For most customer research, you’re rarely able to measure the attitudes or behaviors of everyone.
Instead you take a sample of your customers and use this sample to make inferences about the rest of your customers.
Even if you’re in a situation where you can collect data from all current customers, it’s not possible to collect data from future customers. So current customers are in a sense a sample of future customers as well.
While sampling is efficient and statistically sound, it comes with some risks. Here are five steps to help reduce some of the risks and make sampling your customer more effective.
1. Identify the Segments
Few customer populations are a homogenous group of people. You can usually group customers by how they think and behave toward a product or service. Some common segments include:
- New versus repeat
- Renters versus owners
- High income versus low income
- Frequent versus infrequent purchasers
- Men versus women
- Domestic versus international
This step sets you up to successfully segment your customers. When you’ve properly segmented your customers, you can then appropriately pick a representative number of customers from each segment (step 2). When you can’t proportionally sample, you can use weighting approaches to offset underrepresented groups.
2. Verify Representatives
Far more important than the number of customers in your sample is the type of customer in your sample. Collecting data from a lot of people about their sentiments toward the home buying experience, for example, won’t make much sense if the people you collect data from never bought a home.
While the type of variables and segments that matter the most depend on the context, when measuring how customers use products and websites we find that prior experience with the brand, product, and domain have a large influence and should be a factor in determining representativeness.
To help establish representativeness, use multiple sources of data to help establish your sampling strategy and verify the sample you eventually get is representative. Data sources can include existing customer research (such as transaction records or prior surveys) as well as third-party published industry data and demographics of your customers.
3. Compute the Sample Size
Fortunately, a sample, even a small sample, is often sufficient to tell you what you need to know about your customers. Sample size questions bewilder most people, and for good reason—the computations involve several unknowns that have to be estimated. Even the best sample size estimates use assumptions, many of which don’t pan out.
The sample size you need will depend primarily on whether you’re making a comparison, discovering problems or insights, or estimating the prevalence of an attribute in the customer population (more on finding the right sample size).
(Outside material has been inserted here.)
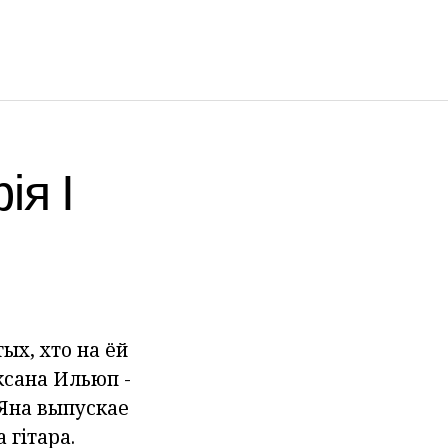
ія І
ых, хто на ёй
ксана Ильюп -
 Яна выпускае
 гітара.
If you want to draw conclusions about each of the segments, then you will need to sample proportionally from each segment.
When conducting research, ideally you’ll randomly pull a selection of customers to participate. However, in my experience, such an arrangement is extremely rare. Customer research, like randomized clinical trials, has to rely on people volunteering to participate in studies and the ideal of random participation is elusive.
Fortunately, like clinical trials, all is not lost. Instead of relying on randomized participation, we use randomized assignment to help smooth out the selection bias. Randomize whenever possible (e.g. participants, response order, question order) but if you’re unable to, be aware of the often unexpected results of non-random data.
Even banal things like the order of customers on a customer list may inadvertently contain nuisance variables, such as the oldest customers listed first, and you may unknowingly bias your data. Instead of sampling the first 100 customers, shuffle the list order and pick a random number from 1 to 10 (say 7); then pick every seventh customer and invite them to participate. If there was a meaning to the order, at least it’s now been minimized or eliminated.
5. Minimize Bias
Every research effort has the potential for different types of biases to threaten the validity of the findings. While you can’t always prevent these biases, you should be aware of them and use some steps to mitigate them. Three of the more common biases to look out for and minimize are:
- Non-response: Customers we invite to participate may not, or they may decide to answer only some of the questions. We hope that there isn’t a systematic difference between those who do response and those who don’t and there are ways to look for differences. Using shorter surveys of course can also help.
A variant on this is the order of response; it could be that the first customers to respond differ from laggard responders and stopping a study early (say when you reach your target sample size) may bias toward the more eager (and possibly more favorable) respondents. Fortunately, in the studies we examined, we only found minor effects of the response order.
- Satisficing: There is a tendency for customers to just tell you what you want to hear—whether it be their satisfaction, likelihood to recommend, or stated interest in a future product. While you can never eliminate this tendency, you can minimize it using techniques like conjoint analysis that force respondents to pick among alternatives and prioritize.
- Instrument bias: The instrument is the interface used to collect your data and encompasses everything from the delivery, look and feel, wording of questions, question order, format, and response options. All of these have the potential to bias your data. Books are written on how to ask the right questions and present more objective response options to minimize these biases. This is also a reminder that having access to all your customers doesn’t eliminate bias.